Agile Software Metrics

The rise of dynamic software development methodologies such as Extreme Programming or Agile Programming, reflect the inherent dynamism of modern software design.  The malleability of software, the rapid evolution of consumer and technology driven requirements, the difficulty of writing accurate specifications given all the unknowns, and the sheer complexity of the software ecosystem itself makes the ancient development waterfall from specification through execution and QA to release a hazardous and mostly futile affair.

Most software developments fail.  While the situation has improved over the last decade, this remains mostly true today.   Less than a third of all software projects meet their objectives in approximately the time expected.  Over 10% of all projects fail without deliver anything, and most of the rest under-deliver, are terribly late, or way over budget.
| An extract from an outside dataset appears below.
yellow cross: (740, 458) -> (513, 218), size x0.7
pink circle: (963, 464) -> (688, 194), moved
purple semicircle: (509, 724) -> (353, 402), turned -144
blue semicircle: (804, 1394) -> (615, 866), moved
This blog post is a thinking-out-loud exploration of how modern Agile methods address these problems and how my thinking is evolving with regards to how success is defined and the probability of success maximized.

Historically, this stunning failure rate was mostly uncorrelated with the choice of methodology and only loosely correlated with team makeup.  The biggest gain has come over the past 10 years with the rise of different methodologies for rapid iteration:  build a working prototype, clarify objectives, plan the next concrete iteration, update long term budget forecasts and timeline, and repeat.  Why does this help?  The biggest benefits of rapid iteration are clarification of constraints that are ill-defined at the outset, improving the dialog between project owner and developers, and pulling the plug early on things that aren’t going to work.  Secondary benefits include a greater willingness to rewrite code that was initially ill-conceived, something harder to justify in pre-planned projects, and ongoing cost optimization; as development proceeds some features we thought were easy turn out to be expensive yet add less value than expected.  As we proceed we can optimize our investments to tradeoff value creation and costs.
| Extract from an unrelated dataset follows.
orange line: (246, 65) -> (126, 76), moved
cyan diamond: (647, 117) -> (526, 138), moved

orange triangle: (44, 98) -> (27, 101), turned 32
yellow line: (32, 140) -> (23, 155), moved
There are a wide variety of ways to structure and manage a rapid iteration process so we can make these tradeoffs.  A recent project got me speculating about updating my thinking about metrics which formed in the context of embedded software almost 15 years ago.  Early in my career, one of the executives I worked with, Jim Miller, was fond of saying: “you get what you measure” which is now a well-known aphorism in the community.  A variation on this theme is that you can only regulate systems you can model.  Regardless of the clever ways we talk about it, development efficiency relies on the useful transparency of a system; useful transparency means features and metrics that help us understand how a system is working, and only enough to ensure we are meeting our goals.  The benefits of a culture of transparency applies equally to technology, team, and business planning.

Another good rule of thumb in managing is: measure outputs, not inputs.  Just about any process input, when measured and reinforced, encourages optimization of that measure.  If you measure lines of code, people will implement the same feature with more code, on average.  If you measure hours of work, you get more hours per unit of functionality.  If you measure predication accuracy, you get conservative, guaranteed-not-to-miss predictions.  If you measure test coverage, you get more tests.  All of these optimizations reduce quality, efficiency, and everyone’s satisfaction.
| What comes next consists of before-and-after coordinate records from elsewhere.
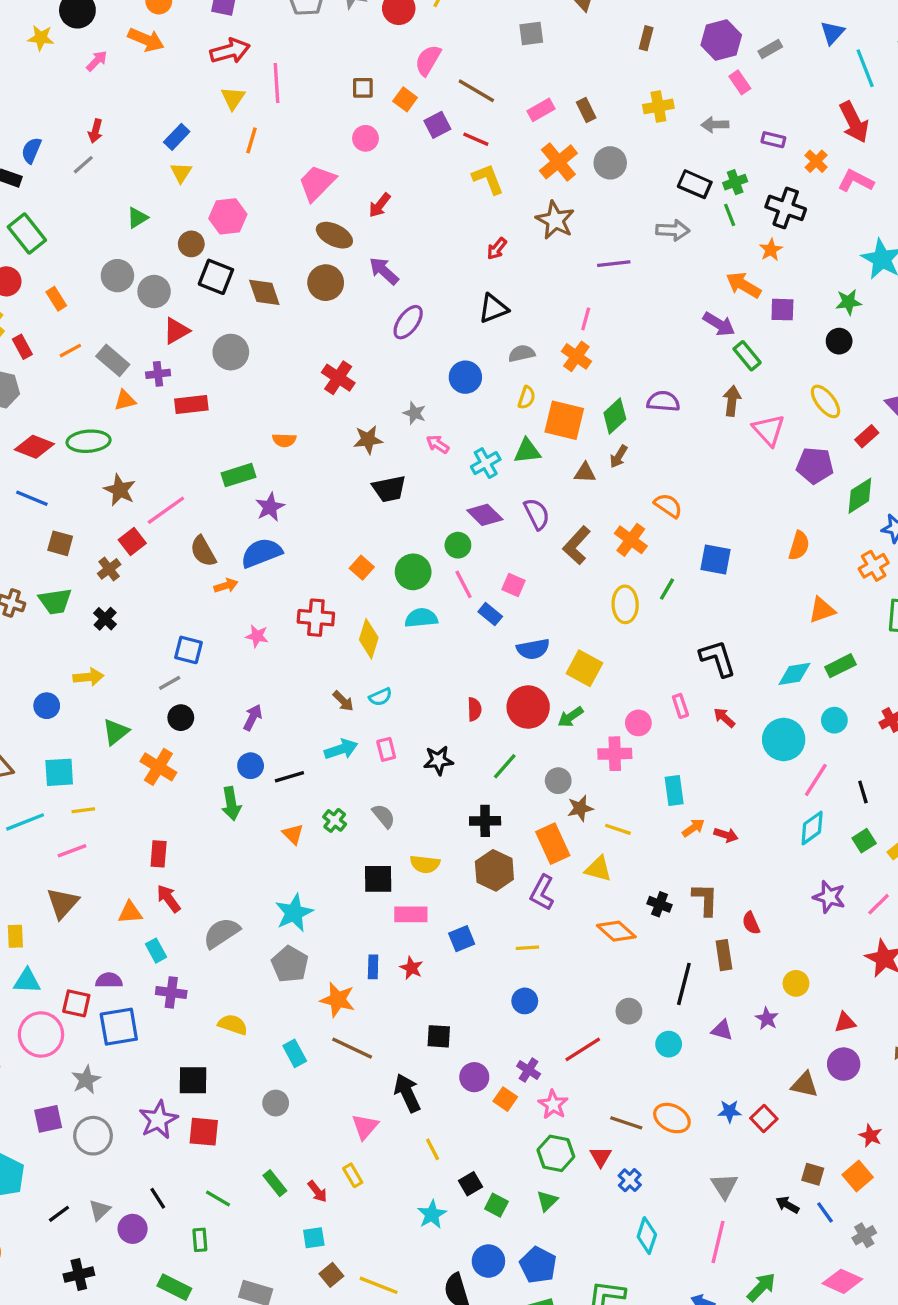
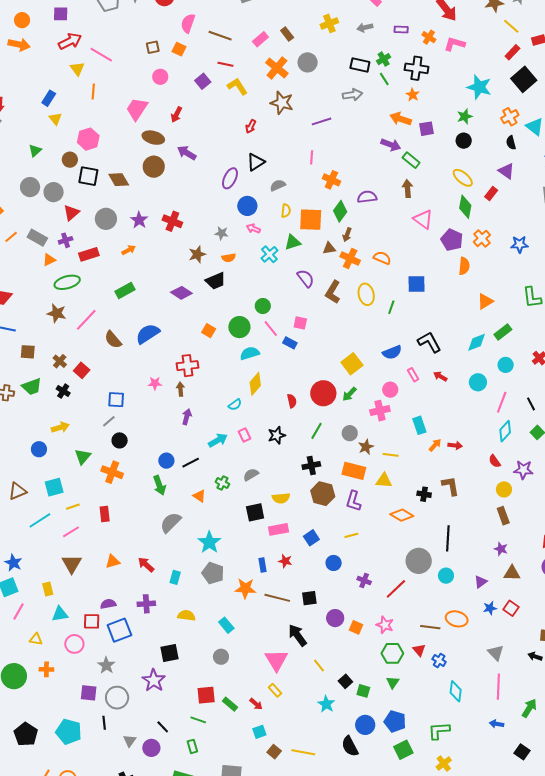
pink line: (276, 83) -> (101, 55), turned -45
purple square: (437, 125) -> (203, 81), moved
purple ellipse: (408, 322) -> (230, 178), moved
orange cross: (576, 356) -> (331, 180), moved
pink triangle: (769, 430) -> (423, 219), moved
orange semicircle: (284, 440) -> (229, 258), moved
green ellipse: (89, 441) -> (67, 282), moved
pink arrow: (438, 444) -> (253, 229), moved
purple pentagon: (815, 465) -> (452, 240), moved, turned 30
green diamond: (860, 496) -> (465, 207), moved, turned -35
purple star: (270, 507) -> (139, 220), moved
purple diamond: (485, 515) -> (181, 293), moved
orange cross: (631, 540) -> (350, 259), moved
red square: (132, 542) -> (82, 370), moved
orange cross: (874, 566) -> (482, 238), moved
orange arrow: (226, 586) -> (129, 250), moved
yellow ellipse: (625, 604) -> (366, 294), moved
yellow diamond: (369, 639) -> (255, 384), moved, turned 35
blue semicircle: (533, 649) -> (392, 352), moved
yellow square: (584, 668) -> (352, 364), turned 35
brown arrow: (343, 701) -> (180, 389), moved, turned -128
purple arrow: (253, 717) -> (187, 417), moved
cyan circle: (784, 739) -> (478, 382), size x0.7
gray semicircle: (384, 816) -> (251, 475), turned -70
orange rectangle: (553, 844) -> (354, 471), turned -40
red rectangle: (159, 854) -> (105, 514), moved
red arrow: (169, 899) -> (146, 565), moved
red semicircle: (751, 923) -> (495, 461), moved
gray semicircle: (221, 933) -> (171, 522), moved
cyan rectangle: (156, 951) -> (175, 577), moved, turned 56
brown rectangle: (724, 955) -> (503, 516), moved
yellow circle: (796, 983) -> (504, 489), moved
blue circle: (525, 1001) -> (334, 563), moved
gray circle: (629, 1011) -> (419, 561), size x1.6
purple triangle: (722, 1030) -> (481, 582), moved, turned -40
pink circle: (41, 1034) -> (74, 644), size x0.7
brown line: (352, 1048) -> (277, 598), moved
purple cross: (529, 1070) -> (364, 580), moved
brown triangle: (805, 1085) -> (512, 573), moved
purple square: (48, 1119) -> (89, 693), turned 30
pink triangle: (365, 1127) -> (276, 660), size x1.4
red square: (204, 1132) -> (206, 695), moved
black line: (59, 1214) -> (104, 723), moved, turned -48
For example, if I write some tests on day 1, sit in a hammock for 3 days, and on the 5th day write 200 lines of code that implements an extremely tricky algorithm, passes all tests, and meets all business goals, then that hammock time should be heavily rewarded.  Many metrics penalize the formation of better ideas in the name of artificial “productivity”.  Better ideas pay off not immediately, but over the lifetime of a project in reduced bug rate, decreased future development time, and less testing infrastructure.

If we have working software delivered every 2-4 weeks, we can track progress by measuring output over multiple iterations of a project instead of relying on the ineffective tracking of inputs.  We can now separate the “what”, which is what we should be caring about, from the “how” which can and should vary widely among individuals, teams, and projects.  (Caveat: the first phase of a project does require some traditional design thinking including interviews, UX, architecture, strategy, etc.  Fodder for a future post.)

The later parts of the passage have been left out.